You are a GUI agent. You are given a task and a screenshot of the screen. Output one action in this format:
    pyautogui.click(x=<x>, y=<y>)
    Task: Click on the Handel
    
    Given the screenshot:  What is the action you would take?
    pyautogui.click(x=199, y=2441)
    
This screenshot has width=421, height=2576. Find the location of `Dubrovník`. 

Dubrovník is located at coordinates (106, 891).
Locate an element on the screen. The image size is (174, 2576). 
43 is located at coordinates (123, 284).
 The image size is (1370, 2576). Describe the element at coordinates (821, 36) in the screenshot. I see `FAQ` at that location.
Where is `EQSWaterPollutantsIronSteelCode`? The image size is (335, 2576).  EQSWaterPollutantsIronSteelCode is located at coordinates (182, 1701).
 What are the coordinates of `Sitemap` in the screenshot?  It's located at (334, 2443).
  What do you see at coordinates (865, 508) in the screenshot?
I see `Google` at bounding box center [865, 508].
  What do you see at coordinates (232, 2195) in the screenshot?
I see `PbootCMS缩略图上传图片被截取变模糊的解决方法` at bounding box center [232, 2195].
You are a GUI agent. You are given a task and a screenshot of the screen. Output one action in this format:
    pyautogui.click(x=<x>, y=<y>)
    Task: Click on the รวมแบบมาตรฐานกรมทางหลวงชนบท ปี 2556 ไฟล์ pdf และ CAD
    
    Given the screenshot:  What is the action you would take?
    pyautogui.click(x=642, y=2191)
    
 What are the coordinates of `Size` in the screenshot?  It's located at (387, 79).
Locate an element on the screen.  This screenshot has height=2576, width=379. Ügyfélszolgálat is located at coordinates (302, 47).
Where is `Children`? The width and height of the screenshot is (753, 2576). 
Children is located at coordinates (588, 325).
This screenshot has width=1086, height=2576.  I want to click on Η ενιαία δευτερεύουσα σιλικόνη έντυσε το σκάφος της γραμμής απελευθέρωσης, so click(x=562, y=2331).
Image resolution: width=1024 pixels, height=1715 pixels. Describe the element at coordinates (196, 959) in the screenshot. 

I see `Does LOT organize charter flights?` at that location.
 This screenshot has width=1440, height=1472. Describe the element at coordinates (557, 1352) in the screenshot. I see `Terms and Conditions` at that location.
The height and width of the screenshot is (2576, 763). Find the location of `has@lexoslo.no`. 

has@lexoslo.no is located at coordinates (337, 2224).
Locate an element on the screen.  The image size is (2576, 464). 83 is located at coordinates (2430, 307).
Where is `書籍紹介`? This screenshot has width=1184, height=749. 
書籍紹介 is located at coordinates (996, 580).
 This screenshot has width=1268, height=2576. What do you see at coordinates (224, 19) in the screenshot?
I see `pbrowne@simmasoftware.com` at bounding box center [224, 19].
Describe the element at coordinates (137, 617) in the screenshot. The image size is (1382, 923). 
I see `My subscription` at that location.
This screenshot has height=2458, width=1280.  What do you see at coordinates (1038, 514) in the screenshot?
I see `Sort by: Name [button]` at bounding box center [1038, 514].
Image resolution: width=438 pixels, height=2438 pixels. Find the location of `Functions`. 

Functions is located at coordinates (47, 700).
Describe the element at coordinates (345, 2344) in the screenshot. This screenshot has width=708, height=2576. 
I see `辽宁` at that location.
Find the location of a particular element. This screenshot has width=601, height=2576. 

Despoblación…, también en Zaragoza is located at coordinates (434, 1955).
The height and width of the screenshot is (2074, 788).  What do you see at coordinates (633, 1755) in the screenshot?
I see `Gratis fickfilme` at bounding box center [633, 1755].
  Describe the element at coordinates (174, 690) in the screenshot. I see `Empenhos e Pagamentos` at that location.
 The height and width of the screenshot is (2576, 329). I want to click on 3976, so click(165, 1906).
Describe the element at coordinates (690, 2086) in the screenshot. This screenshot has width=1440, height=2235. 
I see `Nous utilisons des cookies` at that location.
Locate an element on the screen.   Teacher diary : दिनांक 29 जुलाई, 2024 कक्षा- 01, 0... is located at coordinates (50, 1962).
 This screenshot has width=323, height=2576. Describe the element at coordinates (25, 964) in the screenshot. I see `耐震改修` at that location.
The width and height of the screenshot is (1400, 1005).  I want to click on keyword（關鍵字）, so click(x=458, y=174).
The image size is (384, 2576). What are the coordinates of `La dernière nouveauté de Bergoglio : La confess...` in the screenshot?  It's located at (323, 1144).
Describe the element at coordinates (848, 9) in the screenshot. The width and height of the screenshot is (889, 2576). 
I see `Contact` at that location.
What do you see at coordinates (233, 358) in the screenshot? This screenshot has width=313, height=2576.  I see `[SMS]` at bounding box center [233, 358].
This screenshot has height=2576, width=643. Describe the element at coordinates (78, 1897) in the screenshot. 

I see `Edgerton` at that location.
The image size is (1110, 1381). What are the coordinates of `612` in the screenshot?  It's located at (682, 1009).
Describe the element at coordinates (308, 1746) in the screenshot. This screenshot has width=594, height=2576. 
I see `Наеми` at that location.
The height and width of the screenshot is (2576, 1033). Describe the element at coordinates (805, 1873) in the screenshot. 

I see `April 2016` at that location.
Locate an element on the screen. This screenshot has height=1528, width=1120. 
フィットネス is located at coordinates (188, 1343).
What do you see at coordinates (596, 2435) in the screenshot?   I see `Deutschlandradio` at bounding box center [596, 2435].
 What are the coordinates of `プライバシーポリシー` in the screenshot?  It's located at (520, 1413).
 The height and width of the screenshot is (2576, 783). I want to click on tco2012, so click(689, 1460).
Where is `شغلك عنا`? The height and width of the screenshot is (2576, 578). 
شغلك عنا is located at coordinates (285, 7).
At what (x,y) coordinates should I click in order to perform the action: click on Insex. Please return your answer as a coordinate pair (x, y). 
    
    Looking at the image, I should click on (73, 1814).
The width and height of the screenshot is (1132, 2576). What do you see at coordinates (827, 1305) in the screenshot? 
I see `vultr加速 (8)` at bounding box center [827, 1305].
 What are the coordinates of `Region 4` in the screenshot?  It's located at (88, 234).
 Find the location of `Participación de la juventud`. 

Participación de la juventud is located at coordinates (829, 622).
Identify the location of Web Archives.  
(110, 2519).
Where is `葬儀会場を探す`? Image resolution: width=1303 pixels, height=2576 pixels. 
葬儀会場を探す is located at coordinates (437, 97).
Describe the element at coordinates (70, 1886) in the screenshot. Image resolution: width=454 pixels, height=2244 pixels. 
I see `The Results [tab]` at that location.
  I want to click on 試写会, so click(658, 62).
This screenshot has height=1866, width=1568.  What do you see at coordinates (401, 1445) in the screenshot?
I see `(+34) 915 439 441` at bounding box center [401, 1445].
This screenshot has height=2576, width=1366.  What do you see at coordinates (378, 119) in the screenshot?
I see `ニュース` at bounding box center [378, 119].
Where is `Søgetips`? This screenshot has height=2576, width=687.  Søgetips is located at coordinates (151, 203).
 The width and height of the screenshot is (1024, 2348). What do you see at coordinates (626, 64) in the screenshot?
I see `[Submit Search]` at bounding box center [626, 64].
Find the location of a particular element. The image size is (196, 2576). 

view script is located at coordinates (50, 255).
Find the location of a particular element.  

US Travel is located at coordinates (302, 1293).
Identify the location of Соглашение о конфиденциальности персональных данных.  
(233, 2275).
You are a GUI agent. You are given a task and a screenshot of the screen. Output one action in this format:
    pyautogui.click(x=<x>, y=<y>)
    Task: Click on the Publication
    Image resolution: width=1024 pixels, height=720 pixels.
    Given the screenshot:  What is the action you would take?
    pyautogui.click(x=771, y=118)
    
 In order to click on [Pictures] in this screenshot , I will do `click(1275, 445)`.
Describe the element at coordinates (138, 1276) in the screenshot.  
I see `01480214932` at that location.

## Work item
Above are the records; copy exactly the lines from the line with "Task: Click on the Handel" through the line with "This screenshot has width=1086, height=2576.", both included.

## Result
    Task: Click on the Handel
    
    Given the screenshot:  What is the action you would take?
    pyautogui.click(x=199, y=2441)
    
This screenshot has width=421, height=2576. Find the location of `Dubrovník`. 

Dubrovník is located at coordinates (106, 891).
Locate an element on the screen. The image size is (174, 2576). 
43 is located at coordinates (123, 284).
 The image size is (1370, 2576). Describe the element at coordinates (821, 36) in the screenshot. I see `FAQ` at that location.
Where is `EQSWaterPollutantsIronSteelCode`? The image size is (335, 2576).  EQSWaterPollutantsIronSteelCode is located at coordinates (182, 1701).
 What are the coordinates of `Sitemap` in the screenshot?  It's located at (334, 2443).
  What do you see at coordinates (865, 508) in the screenshot?
I see `Google` at bounding box center [865, 508].
  What do you see at coordinates (232, 2195) in the screenshot?
I see `PbootCMS缩略图上传图片被截取变模糊的解决方法` at bounding box center [232, 2195].
You are a GUI agent. You are given a task and a screenshot of the screen. Output one action in this format:
    pyautogui.click(x=<x>, y=<y>)
    Task: Click on the รวมแบบมาตรฐานกรมทางหลวงชนบท ปี 2556 ไฟล์ pdf และ CAD
    
    Given the screenshot:  What is the action you would take?
    pyautogui.click(x=642, y=2191)
    
 What are the coordinates of `Size` in the screenshot?  It's located at (387, 79).
Locate an element on the screen.  This screenshot has height=2576, width=379. Ügyfélszolgálat is located at coordinates (302, 47).
Where is `Children`? The width and height of the screenshot is (753, 2576). 
Children is located at coordinates (588, 325).
This screenshot has width=1086, height=2576.  I want to click on Η ενιαία δευτερεύουσα σιλικόνη έντυσε το σκάφος της γραμμής απελευθέρωσης, so click(x=562, y=2331).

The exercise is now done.